La littérature fait état de nombreuses controverses par rapport à cette célèbre définition en
raison de son caractère vague. Pour ma part, voici la définition que je retiens dans le cadre
de mon mémoire : le développement durable est un mode de développement qui doit
conjuguer performance économique, respect de l’environnement et équité sociale, à
l’échelle, à la fois locale et de la planète.
2 - La Responsabilité Sociétale des Entreprises (RSE)
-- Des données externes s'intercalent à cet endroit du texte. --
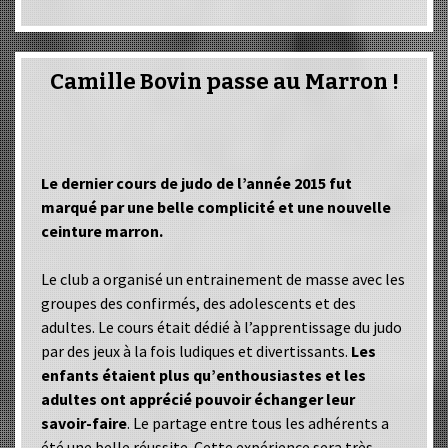
Camille Bovin passe au Marron !
Le dernier cours de judo de l’année 2015 fut
marqué par une belle complicité et une nouvelle
ceinture marron.
Le club a organisé un entrainement de masse avec les
groupes des confirmés, des adolescents et des
adultes. Le cours était dédié à l’apprentissage du judo
par des jeux à la fois ludiques et divertissants.
Les
enfants étaient plus qu’enthousiastes et les
adultes ont apprécié pouvoir échanger leur
savoir-faire
. Le partage entre tous les adhérents a
été une belle réussite. Cette expérience sera très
L’intégration des impacts des décisions et des activités de l’entreprise sur la société et
l’environnement se résume en entreprise sous le terme de RSE, pour Responsabilité
Sociétale des Entreprises. Cette contribution au développement durable se fait aujourd’hui
sur la base du volontariat, car, hormis pour les très grandes entreprises, il n’existe pas
d’obligation réglementaire à ce sujet. Les entreprises s’appuient en règle générale sur la
norme ISO 26000 et ses lignes directrices pour mettre en place leur stratégie RSE. Cette
norme, issue d’un consensus international regroupant 99 pays dont la France, s’articule
autour de 7 questions centrales : les droits de l’homme, les relations et les conditions de
travail, l’environnement, les bonnes pratiques dans les affaires, les questions relatives aux
consommateurs, le territoire et la gouvernance de l’organisation. Sous le terme de
gouvernance se cache un aspect essentiel de la RSE qui est le dialogue avec les parties
prenantes (salariés, fournisseurs, clients, voisins, ONG…). En associant les parties prenantes
aux décisions stratégiques en toute transparence, les enjeux de chacune d’elles sont ainsi
pris en considération.
Qu’elle soit mise en place par conviction personnelle ou par nécessité économique (lorsque
les appels d’offre intègrent des critères RSE par exemple), la RSE constitue une source de
compétitivité pour les entreprises. Une étude France Stratégie de 2016 démontre que les
entreprises qui se mobilisent sur la RSE seraient plus performantes de 13% par rapport à
celles qui ne s’engagent pas.
En outre, les attentes en terme de responsabilité sociétale et d’éthique sont fortes de la part
des consommateurs. La démarche RSE, intégrée au cœur de la stratégie de l’entreprise,
devient aujourd’hui un enjeu hautement stratégique. En 2018 en France, 65 % des
consommateurs choisissaient d’acheter une marque en fonction de ses prises de position .1
C’est 15 points de plus que l’année précédente.
1
Source : étude Earned Brand 2018 menée par le cabinet Elan Edelman.
4
6. C’est dans ce contexte que le dirigeant doit appréhender la question de la RSE. Ses
décisions, prises à travers le prisme de la RSE, vont impacter sur le long terme les résultats
et l’image de marque de l’entreprise. C’est au dirigeant qu’il appartient de faire de la RSE un
projet d’entreprise, une vision commune partagée par tous. Pour que tout le monde se
sente engagé, le dirigeant se doit d’incarner la RSE et d’être exemplaire dans ses pratiques.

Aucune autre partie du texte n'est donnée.